There are several tools available for fragmentation prediction and
matching of spectra for metabolomic-based studies, as well as databases
(e.g., Human Metabolome Database, Lipid Maps Structure Database, METLIN,
Kyoto Encyclopedia of Genes and Genomes).[17−20,23,24] The metabolites detected provide the basis
for inferences on metabolic perturbations between sample groups. Guidelines
for metabolite identification confidence have been outlined by the
Metabolomics Standards Initiative.[25]
Applying MEDI to Explore the Effects of Long-Term Cocaine Exposure
To display the utility of this workflow, we applied the MEDI process
to liquid chromatography–mass spectral (LC-MS) sera profiles
from cocaine-naïve rats and behaviorally distinct cocaine-addicted
and cocaine-nonaddicted rats. In these data, ∼2266 unique features
(RT – m/z pairs) were detected
across all samples after peak picking, alignment, and normalization
using MarkerLynx software (Waters Corporation, Milford, MA). Detected
features were self-organized using the GEDI software, and average
group heat maps are seen in Figure 2. This
function simply averages node intensities across a selected group
of samples, which, in this case, is determined by behavioral class.
For comparison of the generalized effects of cocaine exposure, the
two behavioral classes were pooled and are classified “cocaine-experienced.”
These individual self-organizing heat maps clearly show distinct differences
among groups. The density of metabolites for given nodes can be seen
in Figure S1 in the Supporting Information.Visual inspection of the metabolite heat maps demonstrates
that the sera profiles for the three groups have both shared and distinct
characteristics. This displays a significant advantage to using MEDI
for metabolic phenotype investigation. By virtue of the feature organization
process, the groupings that result from the self-organizing algorithm
are driven by hierarchical specificity. As a result, if experimental
groups have significant differences, groups will emerge that concentrate
these differences. In addition, background signals will be organized
together and essentially eliminated from the analysis. Features that
are specific to a particular sample will then occupy separate regions.

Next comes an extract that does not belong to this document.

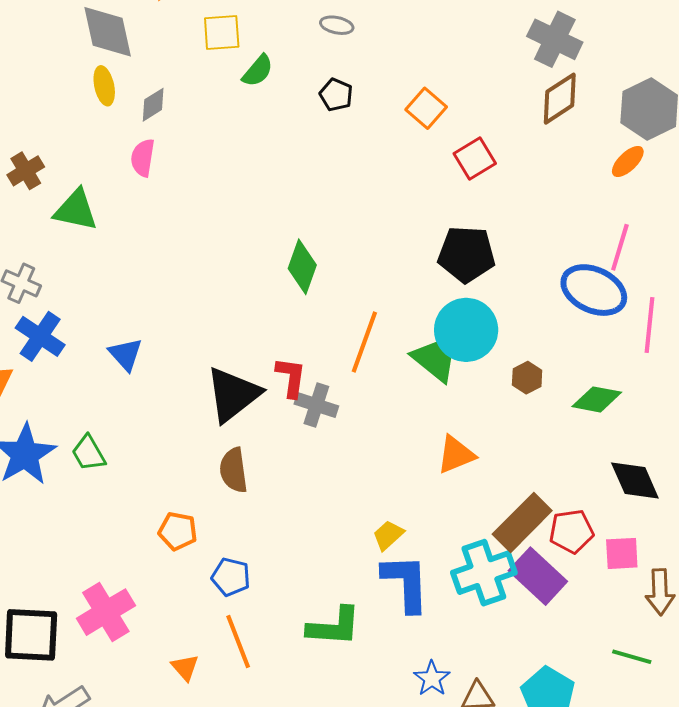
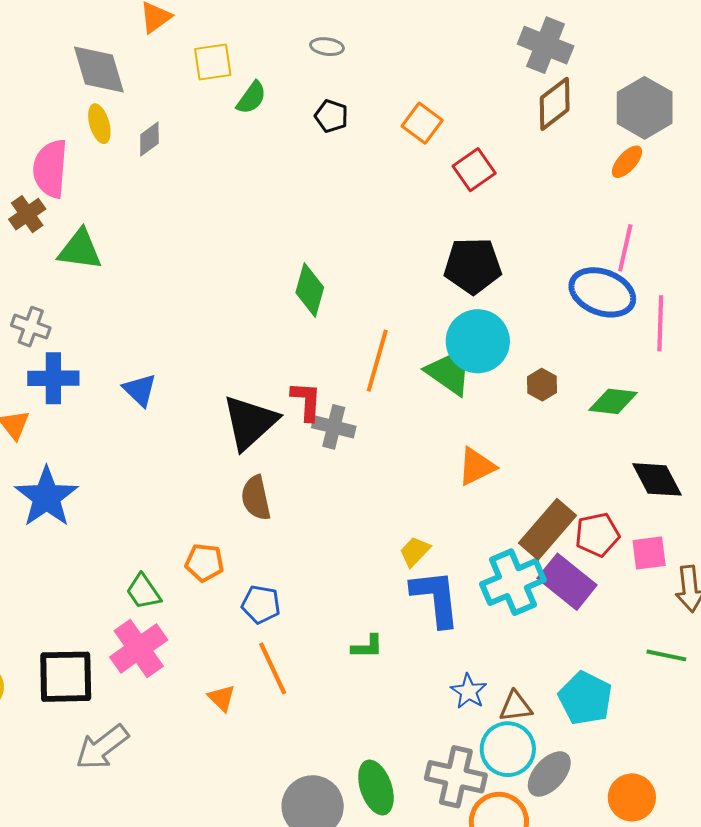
pink semicircle: (143, 158) -> (50, 169), moved, size x1.5
blue cross: (40, 336) -> (53, 378), turned -30
green trapezoid: (89, 453) -> (143, 592), moved
green L-shape: (334, 627) -> (367, 647), size x0.6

To gain perspective on how the MEDI process compares to multivariate
statistical analysis methods, we performed principal component analysis
and orthogonal partial least squares-discriminant analysis on detected
features.
Multivariate Statistical Analysis
The use of multivariate
statistical analysis methods is a common informatics approach for
metabolomics data. This enables researchers to determine significant
features in complex datasets, interrogate sample grouping, investigate
data acquisition reproducibility, and classify unknown samples based
on example training sets. Figure 3a is a principal
component analysis (PCA) of the three sample groups analyzed. In PCA,
the intensity of each feature (considered a dimension) is used to
describe a given sample. Briefly, PCA determines the largest eigenvalue
eigenvector of the covariance matrix of the data, which is the first
principal component. This eigenvector describes the largest differences
in the samples. The second principal component is orthogonal to the
first principal component and describes the next largest differences
in the data. The result is sample grouping based on similarity, and
separation based on the largest global feature differences in the
first principal component, and the next largest differences in the
second principal component. The first and second principal components
are plotted in Figure 3a as the abscissa and
ordinate, respectively. This displays the samples in maximally distinguishing
two-dimensional space, based on feature intensity. Subsequent principal
components are all orthogonal and describe progressively less variation
(i.e., lower eigenvalue eigenvectors of the covariance matrix). The
PCA plot in Figure 3a illustrates the ability
for MS-based metabolic profiles from cocaine-naïve and
cocaine-experienced rat sera to separate in the first principal component
(see x-axis in Figure 3a).
This also shows a separation in the second principal component (see y-axis); cocaine-experienced rats further separate into
two main groups. The top group (quadrant I) consists of data from
both behaviorally addicted (black) and nonaddicted rats (red), while
the other group (quadrant IV) comprises data generated from biological
duplicates of behaviorally nonaddicted rats (multiple points due to
technical replicates). The grouping consistency in the biological
duplicates indicates biological variation from the other cocaine-exposed
rats. It is unclear if this secondary separation is a result of behavioral
class, or simply specific to the rats. Importantly, the first principal
component separates metabolomic profiles based on cocaine history,
independent of behavioral class. In these experiments, rat serum was
obtained two weeks after cocaine administration; therefore, cocaine
and its metabolites were not detected in these analyses. Although
the PCA plot indicates separation based on exposure, it describes
only 24% of the variation with the first two principal components.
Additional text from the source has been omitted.